La sala se amuralló en el silencio. La efigie de mármol blanco de Alejandro me observaba con sus ojos ciegos. Me sentí flaquear, de la cabeza a los pies, bajo esa mirada de piedra. Era realmente él, con su rostro redondo, las patillas rizadas y el hoyuelo en la barbilla, pero desencarnado, solemnizado, listo para los comentarios de las futuras generaciones. Mientras me acercaba con pasos medidos a la escultura, me decía que ese hombre al que se rendía homenaje había aprobado el asesinato de mi padre para subir al trono, y luego sacrificó a miles de soldados por el placer de ser considerado el vencedor de Napoleón. De pronto, me invadió una sorda cólera contra mi hermano, como si hubiera hecho todo eso con el único propósito de hacerme daño. Aunque nadie lo supiera, yo era su principal víctima. Y tenía que cubrirlo de laureles. La idea de una desvergonzada mentira atravesó mi mente cuando coloqué sobre la cabeza de la estatua la corona de la victoria. La sala estalló en aplausos. En ese momento, me pareció que el busto de Alejandro se tambaleaba sobre su pedestal y las columnas del templo se ladeaban; un velo blanco me cubrió los ojos. Tuve conciencia de que caía en medio de un tumulto de pesadilla. El piso del escenario era blando como un lecho de plumas. Percibí confusamente que gritaban y se agitaban a mi alrededor. Alguien exclamó:

– ¡Se desmayó Francia!

Cuando volví en mí, estaba acostada en un sofá, en un rincón entre los bastidores, y mi madre me humedecía las sienes con un trapo embebido en agua de colonia. Murmuró:

– ¡Gracias al cielo, te has recuperado!… Eres demasiado frágil para esta clase de emociones… Debí haberlo previsto… Pero no importa: el espectáculo tuvo mucho éxito entre nuestros visitantes extranjeros. El embajador de Suecia incluso me dijo: “Su Alteza Imperial, la gran duquesa Ana Pávlovna era la más atractiva de todas…”. Ya ves, puedes estar contenta… ¡Vamos, Annette, levántate! Te llevarán a tus habitaciones. La fiesta continuará sin ti…

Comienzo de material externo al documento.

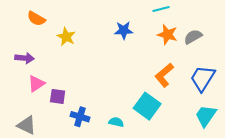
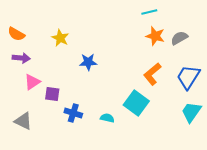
orange semicircle: (36, 19) -> (16, 34), moved
blue star: (124, 30) -> (88, 62), moved

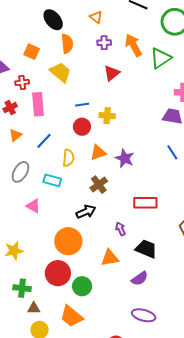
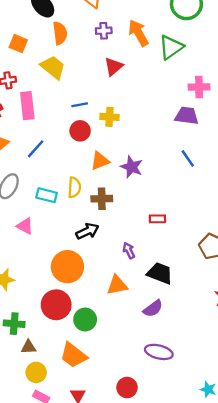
yellow semicircle: (68, 158) -> (74, 187), moved
brown cross: (99, 185) -> (102, 199), turned 36
red rectangle: (145, 203) -> (157, 219), size x0.6

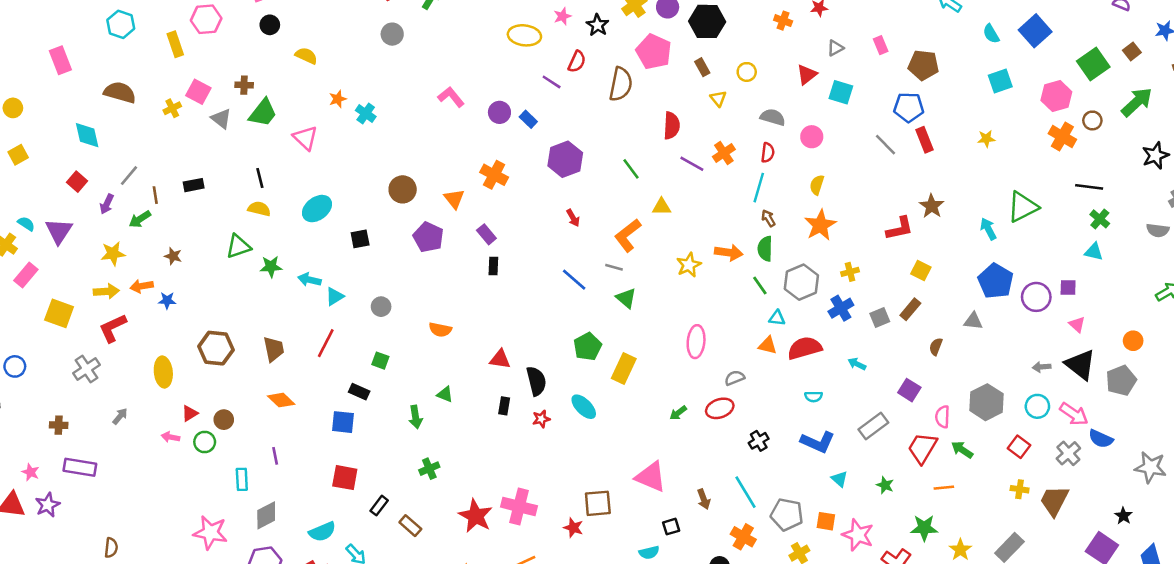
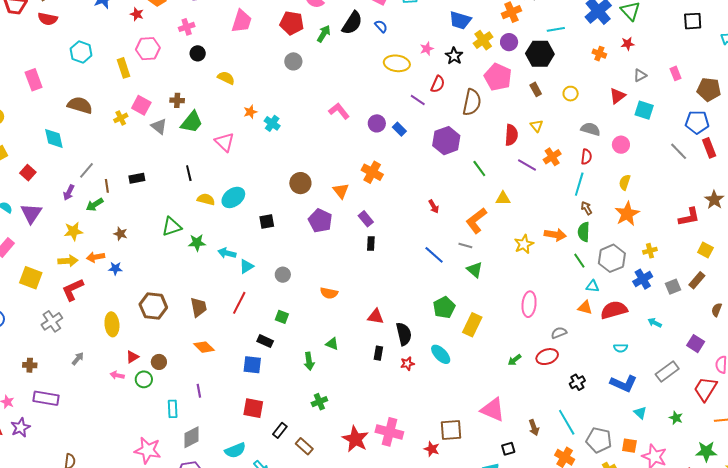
yellow triangle: (718, 98) -> (537, 126), moved
purple hexagon: (565, 159) -> (446, 141), moved
red square: (77, 182) -> (28, 173), moved
yellow semicircle: (259, 209) -> (206, 199), moved

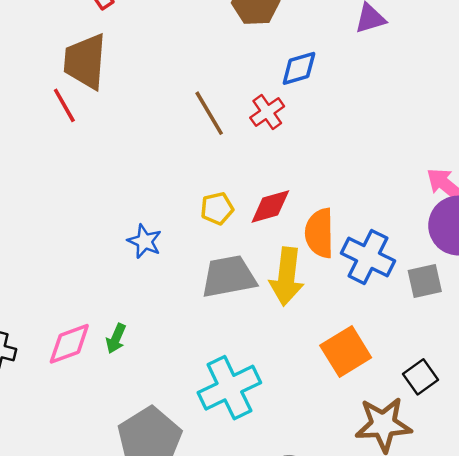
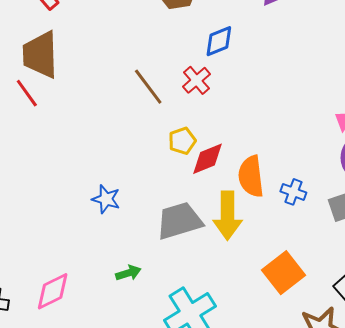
yellow pentagon: (217, 208) -> (182, 141), moved
blue cross: (368, 257) -> (293, 192), size x0.6
green arrow: (116, 338) -> (128, 273), moved, turned -125

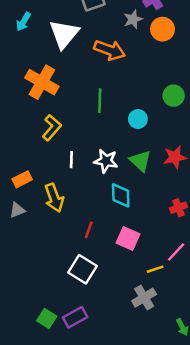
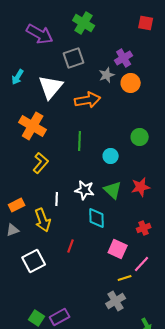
orange arrow: (110, 50) -> (88, 100), turned -30
white line: (71, 160) -> (57, 199), moved
pink square: (128, 238) -> (118, 249), moved
white square: (82, 269) -> (34, 261), moved, turned 30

Le agradecí su robusta solicitud y me disculpé por haber estropeado sin querer la velada. Natalia me acompañó a mi cuarto, con la ayuda de una criada, a través de interminables galerías de mármoles, espejos y arañas. Cuando me acosté en la cama, empecé a tiritar. A pesar del calor de la noche de verano, me castañeteaban los dientes. Un sudor frío corría por mi cuello. Natalia me sostenía la mano:

– ¡Me puse en ridículo! -dije-. Desmayarme así, delante de todas esas personas… ¡Qué vergüenza!

Mientras Natalia trataba de consolarme, entró mi madre. Delante de ella, venían dos lacayos con candelabros. Después de colocarlos sobre una mesita, se retiraron, y Natalia, obedeciendo a una señal de Su Majestad, hizo lo mismo. Quise levantarme, pero mi madre me ordenó que permaneciera acostada. De pie junto a mí, me clavó a la cama con la mirada. Todavía llevaba su vestido de gala violeta de seda, y una diadema coronaba sus cabellos ondulados, recogidos con alfileres de cabezas de brillantes minúsculos. La luz de las velas iluminaba desde abajo su grueso mentón romano y su boca voraz. Me aplastaba con su imponente buena salud.